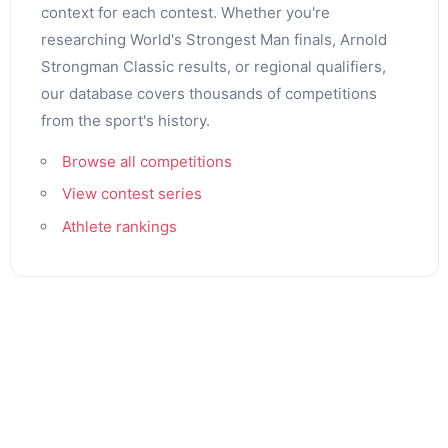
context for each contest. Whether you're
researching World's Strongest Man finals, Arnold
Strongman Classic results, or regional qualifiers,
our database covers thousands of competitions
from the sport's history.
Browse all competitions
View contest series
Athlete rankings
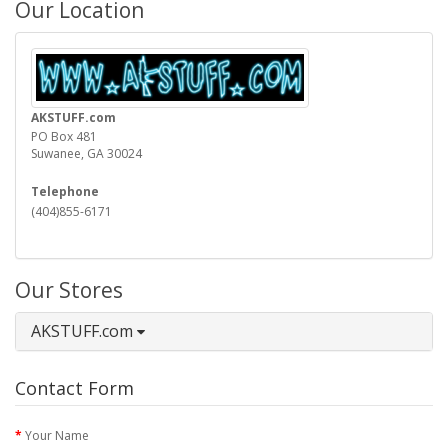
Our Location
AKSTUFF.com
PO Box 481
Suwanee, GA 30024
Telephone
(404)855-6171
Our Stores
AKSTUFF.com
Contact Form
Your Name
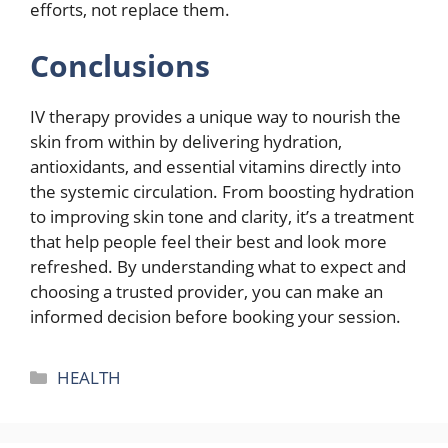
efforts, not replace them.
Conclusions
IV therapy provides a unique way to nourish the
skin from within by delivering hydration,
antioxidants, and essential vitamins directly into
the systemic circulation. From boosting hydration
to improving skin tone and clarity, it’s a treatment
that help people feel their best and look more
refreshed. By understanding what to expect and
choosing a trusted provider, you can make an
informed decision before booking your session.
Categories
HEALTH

----------

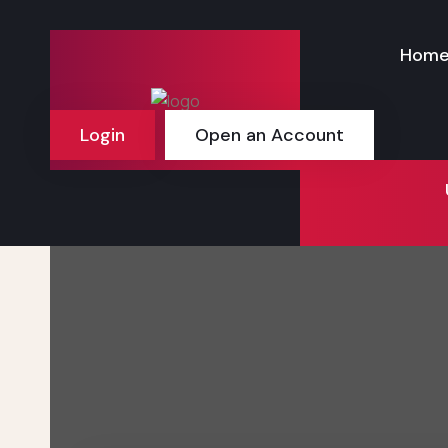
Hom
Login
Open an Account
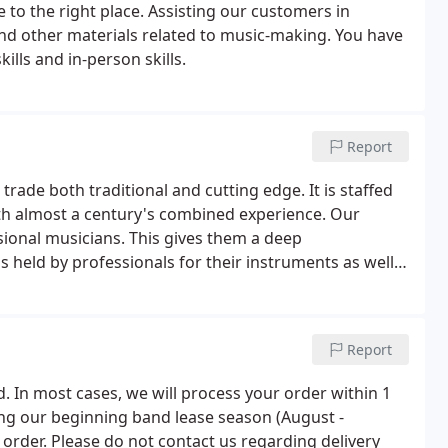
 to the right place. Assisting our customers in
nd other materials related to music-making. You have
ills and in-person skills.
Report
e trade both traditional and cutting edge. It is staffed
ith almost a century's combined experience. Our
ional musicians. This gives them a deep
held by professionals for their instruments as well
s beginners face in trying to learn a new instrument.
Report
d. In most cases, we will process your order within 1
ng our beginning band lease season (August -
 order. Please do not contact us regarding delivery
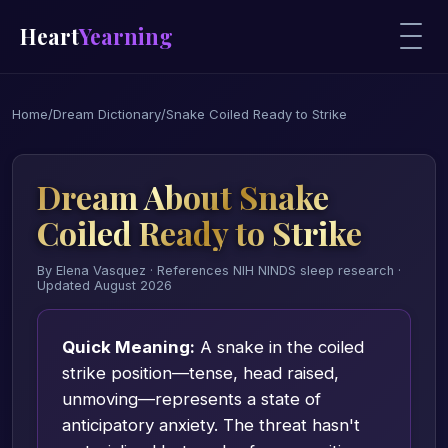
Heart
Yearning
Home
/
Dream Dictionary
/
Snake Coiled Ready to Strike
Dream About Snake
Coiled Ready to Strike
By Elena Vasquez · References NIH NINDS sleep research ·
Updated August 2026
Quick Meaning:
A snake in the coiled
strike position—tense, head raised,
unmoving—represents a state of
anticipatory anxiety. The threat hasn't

----------

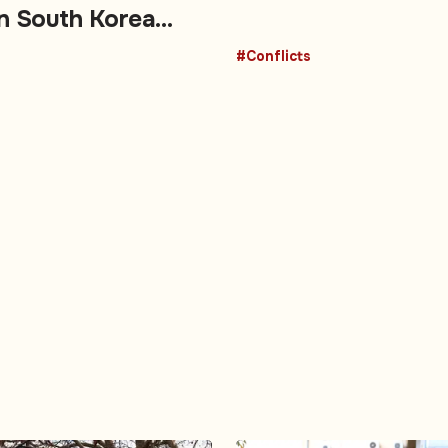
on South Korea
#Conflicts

----------

The reply should hold only the lines of the listing above starting at the line containing "unmoving—represents a state of" and ending at the line containing "anticipatory anxiety. The threat hasn't", exactly as written.

unmoving—represents a state of
anticipatory anxiety. The threat hasn't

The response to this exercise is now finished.